Кристина ловко славировала вокруг стола и, опустив голову, дабы не привлекать внимания, заторопилась к дверям. Через несколько шагов она услышала разговор за спиной – громкий бас мужчины и мелодичный смех матери – её профессиональный смех, который оттачивался годами и сообщал собеседнику о том, что он шутник и шалунишка, но несмотря на это может рассчитывать провести с ней приятный часок или даже два, если денег хватит. Кристина никак не отреагировала на них. Она давно привыкла к образу жизни, который вела мать, к мужчинам, которые по несколько раз на дню сменяли друг друга ещё во времена, когда Лили принимала клиентов дома, а маленькая дочь тихонько сидела в каморке. Здесь перевёрнутый вверх дном ящик выполнял роль стола, на котором можно было посидеть или поиграть с красивой куклой – на тот момент единственной игрушкой девочки.
Лили обожала дочь. Она родила её не случайно, а вполне умышленно от любимого мужчины, который нещадно лупил Лили за её профессиональную деятельность, но при этом бесшумно сбегал из дома, каждый раз, когда являлся очередной клиент и не забывал брать у Лили деньги на выпивку. До девочки ему не было никакого дела. Бывало, в дни когда она уж больно часто попадалась ему на глаза, он припоминал Лили, что зря она не сделала аборт и что на ребёнка приходится тратиться, после чего снова лупил свою сожительницу. Через три года он попал в тюрьму за пьяную драку, в которой погиб полицейский. В застенках бедолага подхватил пневмонию и вскоре умер. Кристина не запомнила, как звали этого человека. Она даже не пыталась вспоминать. Единственное, что осталось от него навсегда – бирюзовый цвет глаз, который передал ей отец.
Когда Кристине исполнилось шесть, мать отправила её в закрытую школу для девочек, где малышке предстояло жить и учиться наравне с дочерями политиков, успешных предпринимателей, крупных магнатов и представителей знатных в прошлом семей. Последние, к слову, в большинстве своём учились за счёт государственного бюджета и находились в стенах заведения скорее для поддержания его статуса и престижа на должном уровне.

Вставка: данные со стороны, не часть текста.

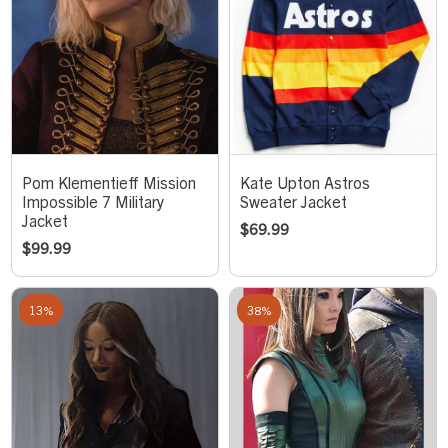
Pom Klementieff Mission
Kate Upton Astros
Impossible 7 Military
Sweater Jacket
Jacket
$
69.99
$
99.99
13%
38%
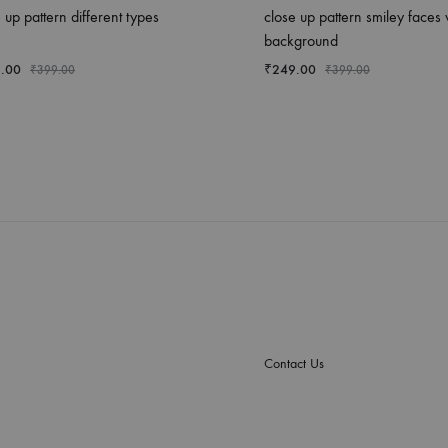
 up pattern different types
close up pattern smiley faces 
background
.00
₹
249.00
₹
399.00
₹
399.00
Contact Us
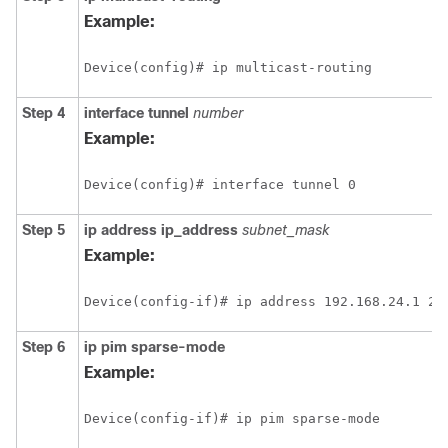
Example:
Device(config)# ip multicast-routing
Step 4
interface
tunnel
number
Example:
Device(config)# interface tunnel 0
Step 5
ip address ip_address
subnet_mask
Example:
Device(config-if)# ip address 192.168.24.1 25
Step 6
ip
pim
sparse-mode
Example:
Device(config-if)# ip pim sparse-mode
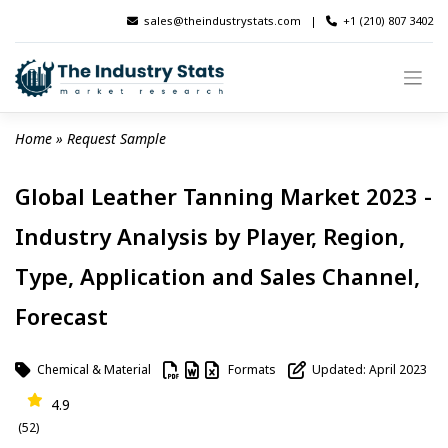
Skip
sales@theindustrystats.com
|
+1 (210) 807 3402
to
content
Home
 » 
Request Sample
Global Leather Tanning Market 2023 -
Industry Analysis by Player, Region,
Type, Application and Sales Channel,
Forecast
Chemical & Material
Formats
Updated: April 2023
4.9
(52)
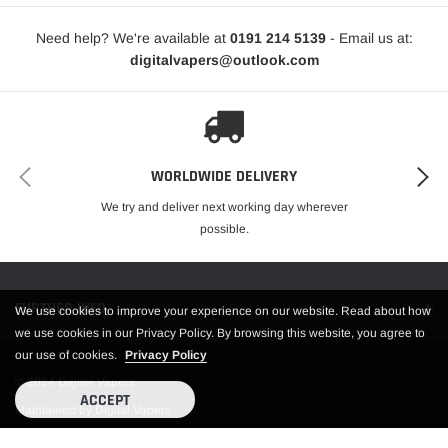
Need help? We're available at
0191 214 5139
- Email us at:
digitalvapers@outlook.com
WORLDWIDE DELIVERY
We try and deliver next working day wherever
possible.
FURTHER INFO.
We use cookies to improve your experience on our website. Read about how
we use cookies in our Privacy Policy. By browsing this website, you agree to
our use of cookies.
Privacy Policy
© 2024 Digiter Vapers
ACCEPT
Maintained by Digital Vapers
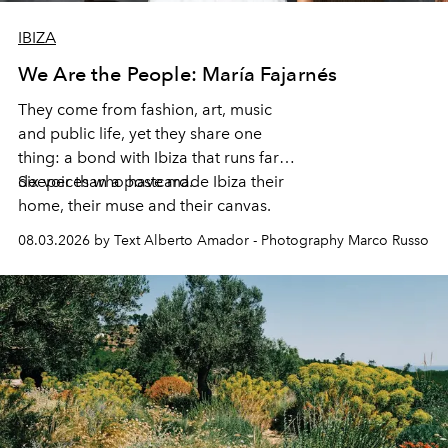
IBIZA
We Are the People: María Fajarnés
They come from fashion, art, music
and public life, yet they share one
thing: a bond with Ibiza that runs far
deeper than a postcard.
Six voices who have made Ibiza their
home, their muse and their canvas.
08.03.2026 by Text Alberto Amador - Photography Marco Russo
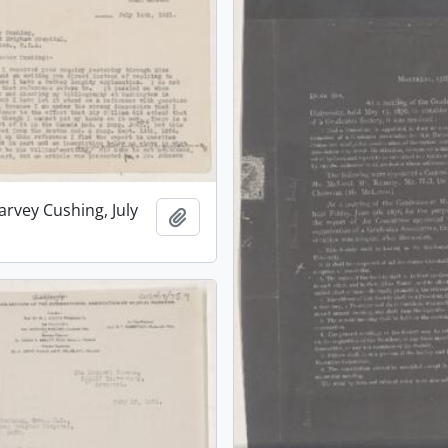
arvey Cushing, July
Add to clipboard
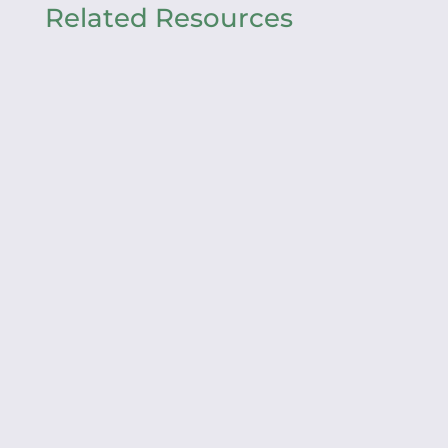
Related Resources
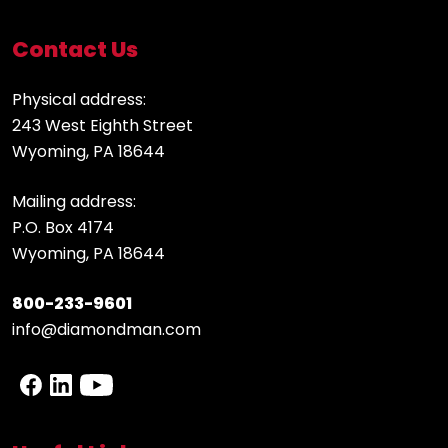
Contact Us
Physical address:
243 West Eighth Street
Wyoming, PA 18644
Mailing address:
P.O. Box 4174
Wyoming, PA 18644
800-233-9601
info@diamondman.com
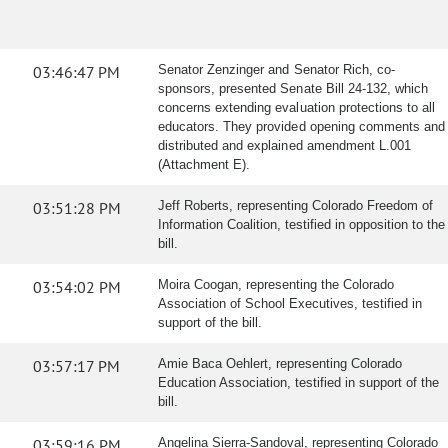
03:46:47 PM
Senator Zenzinger and Senator Rich, co-
sponsors, presented Senate Bill 24-132, which
concerns extending evaluation protections to all
educators. They provided opening comments and
distributed and explained amendment L.001
(Attachment E).
03:51:28 PM
Jeff Roberts, representing Colorado Freedom of
Information Coalition, testified in opposition to the
bill.
03:54:02 PM
Moira Coogan, representing the Colorado
Association of School Executives, testified in
support of the bill.
03:57:17 PM
Amie Baca Oehlert, representing Colorado
Education Association, testified in support of the
bill.
03:59:16 PM
Angelina Sierra-Sandoval, representing Colorado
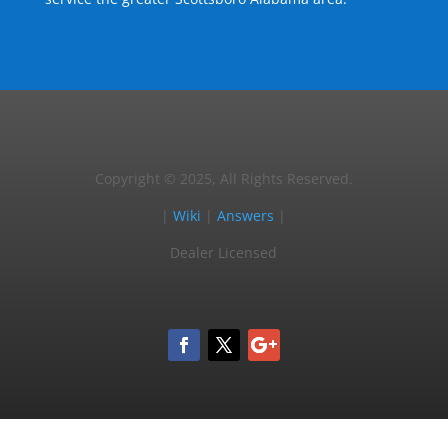
Copyright © 2025, All Rights Reserved.
|
Wiki
|
Answers
|
Dealer Licensed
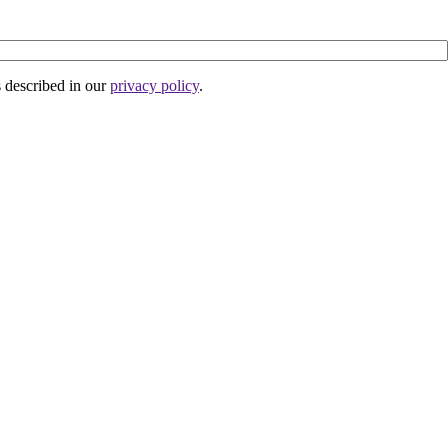
s described in our
privacy policy
.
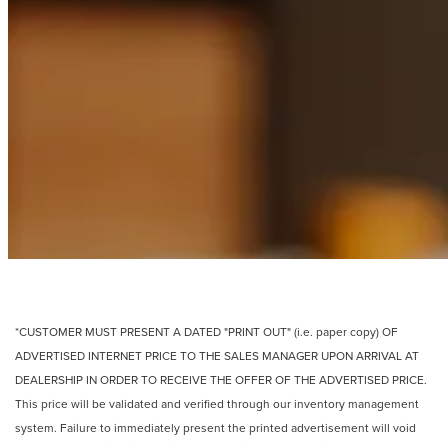
*CUSTOMER MUST PRESENT A DATED "PRINT OUT" (i.e. paper copy) OF
ADVERTISED INTERNET PRICE TO THE SALES MANAGER UPON ARRIVAL AT
DEALERSHIP IN ORDER TO RECEIVE THE OFFER OF THE ADVERTISED PRICE.
This price will be validated and verified through our inventory management
system. Failure to immediately present the printed advertisement will void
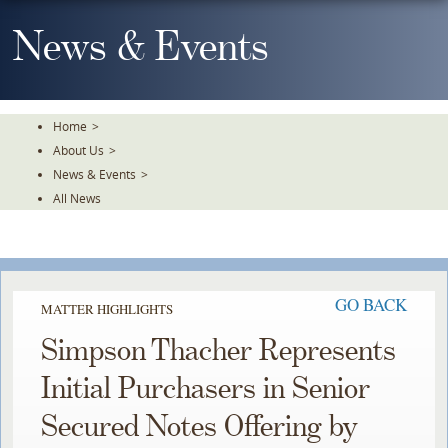
Skip
To
News & Events
The
Main
Content
Home
>
About Us
>
News & Events
>
All News
GO BACK
MATTER HIGHLIGHTS
Simpson Thacher Represents
Initial Purchasers in Senior
Secured Notes Offering by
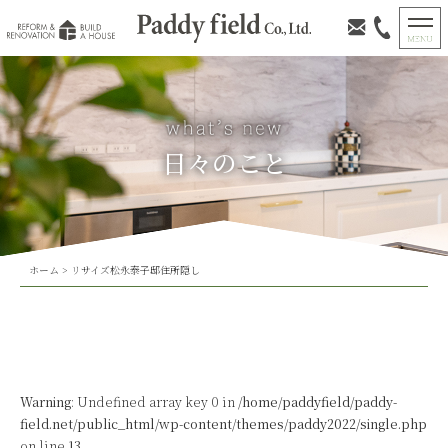
日々のこと
ホーム
>
リサイズ松永泰子邸住所隠し
Warning
: Undefined array key 0 in
/home/paddyfield/paddy-
field.net/public_html/wp-content/themes/paddy2022/single.php
on line
13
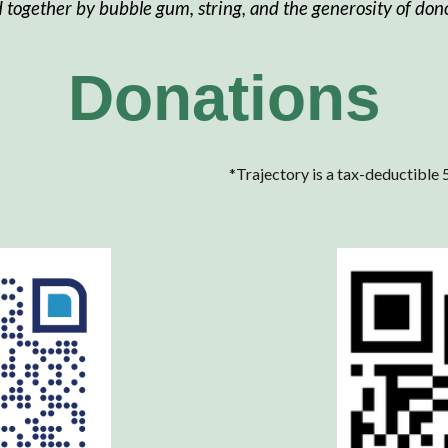
d together by bubble gum, string, and the generosity of dono
Donations
*
Trajectory is a tax-deductible 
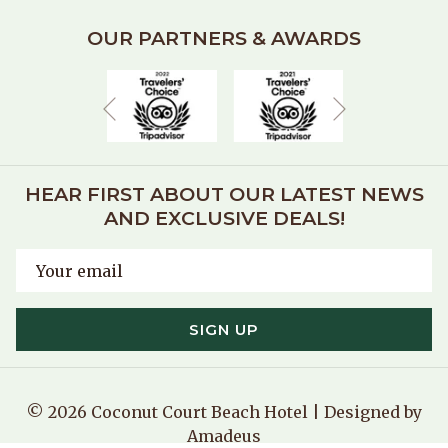
OUR PARTNERS & AWARDS
Next
Previous
HEAR FIRST ABOUT OUR LATEST NEWS
AND EXCLUSIVE DEALS!
SIGN UP
©
2026
Coconut Court Beach Hotel | Designed by
Amadeus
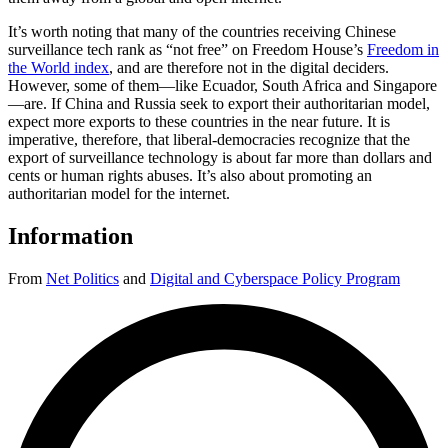
It’s worth noting that many of the countries receiving Chinese
surveillance tech rank as “not free” on Freedom House’s
Freedom in
the World index
, and are therefore not in the digital deciders.
However, some of them—like Ecuador, South Africa and Singapore
—are. If China and Russia seek to export their authoritarian model,
expect more exports to these countries in the near future. It is
imperative, therefore, that liberal-democracies recognize that the
export of surveillance technology is about far more than dollars and
cents or human rights abuses. It’s also about promoting an
authoritarian model for the internet.
Information
From
Net Politics
and
Digital and Cyberspace Policy Program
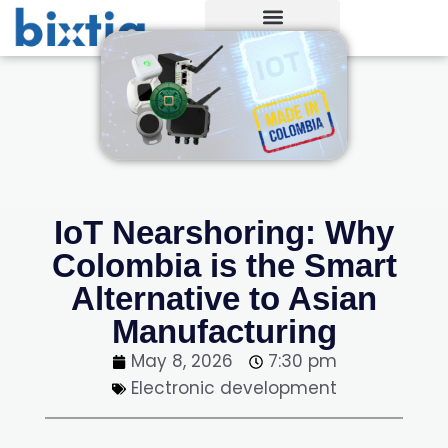
IoT Nearshoring: Why
Colombia is the Smart
Alternative to Asian
Manufacturing
May 8, 2026
7:30 pm
Electronic development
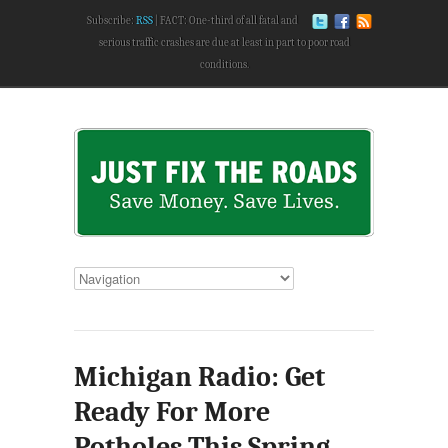
Subscribe:
RSS
FACT: One-third of all fatal and
serious traffic crashes are due at least in part to poor road
conditions.
Michigan Radio: Get
Ready For More
Potholes This Spring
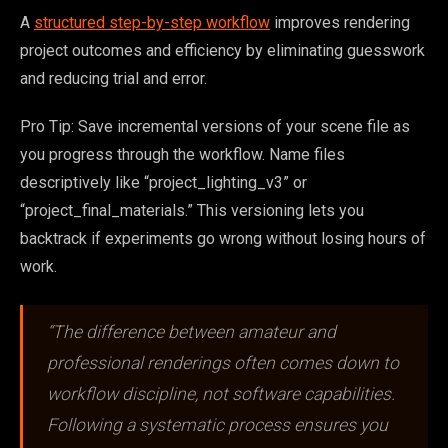
A
structured step-by-step workflow
improves rendering
project outcomes and efficiency by eliminating guesswork
and reducing trial and error.
Pro Tip: Save incremental versions of your scene file as
you progress through the workflow. Name files
descriptively like “project_lighting_v3” or
“project_final_materials.” This versioning lets you
backtrack if experiments go wrong without losing hours of
work.
“The difference between amateur and
professional renderings often comes down to
workflow discipline, not software capabilities.
Following a systematic process ensures you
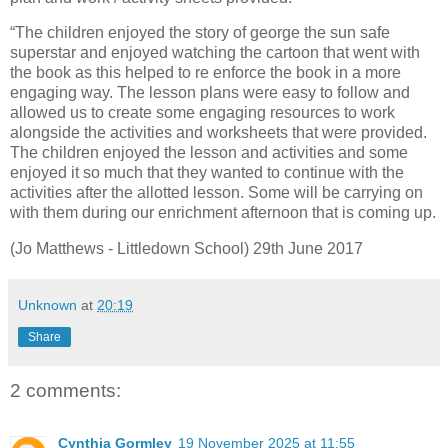
“The children enjoyed the story of george the sun safe
superstar and enjoyed watching the cartoon that went with
the book as this helped to re enforce the book in a more
engaging way. The lesson plans were easy to follow and
allowed us to create some engaging resources to work
alongside the activities and worksheets that were provided.
The children enjoyed the lesson and activities and some
enjoyed it so much that they wanted to continue with the
activities after the allotted lesson. Some will be carrying on
with them during our enrichment afternoon that is coming up.
(Jo Matthews - Littledown School) 29th June 2017
Unknown
at
20:19
Share
2 comments:
Cynthia Gormley
19 November 2025 at 11:55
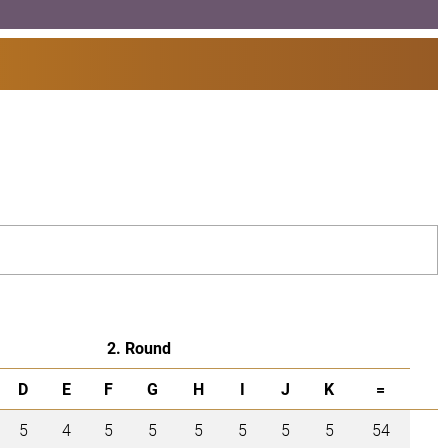
2. Round
D
E
F
G
H
I
J
K
=
5
4
5
5
5
5
5
5
54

Для поступления в школу, которая находилась на другом конце страны, Лили прикинулась почтенной вдовой вымышленного румынского графа – благо фамилия позволяла. Актёрские способности женщины, нарядившейся в целомудренное чёрное платье и добавившей голосу убедительный, хоть и польский, акцент, не оставили сомнения в её словах. Приёмная комиссия от радости за то, что дворянка будет ещё и платить за пребывание дочери в школе, незамедлительно оформила её в ряды воспитанниц и не стала ничего проверять.
Кристина Луческу благополучно училась. Иногда мать забирала её домой на все выходные. Тогда она отменяла клиентов и отвозила дочь куда-нибудь, где их вряд ли встретили бы общие знакомые – в какой-нибудь парк развлечений на другом конце города или на ипподром. Кристина очень любила лошадей. Со временем мать привила девочке стремление хранить втайне историю семьи. Долго объяснять не пришлось – дочь с детства понимала, что в деятельности матери что-то не так и лучше не распространяться об этом на людях. Она не осуждала Лили. Для Кристины их с матерью быт долгое время был нормой жизни, и она воспринимала проституток как самых обычных женщин, которые имеют профессию. Для себя же она такой жизни не хотела.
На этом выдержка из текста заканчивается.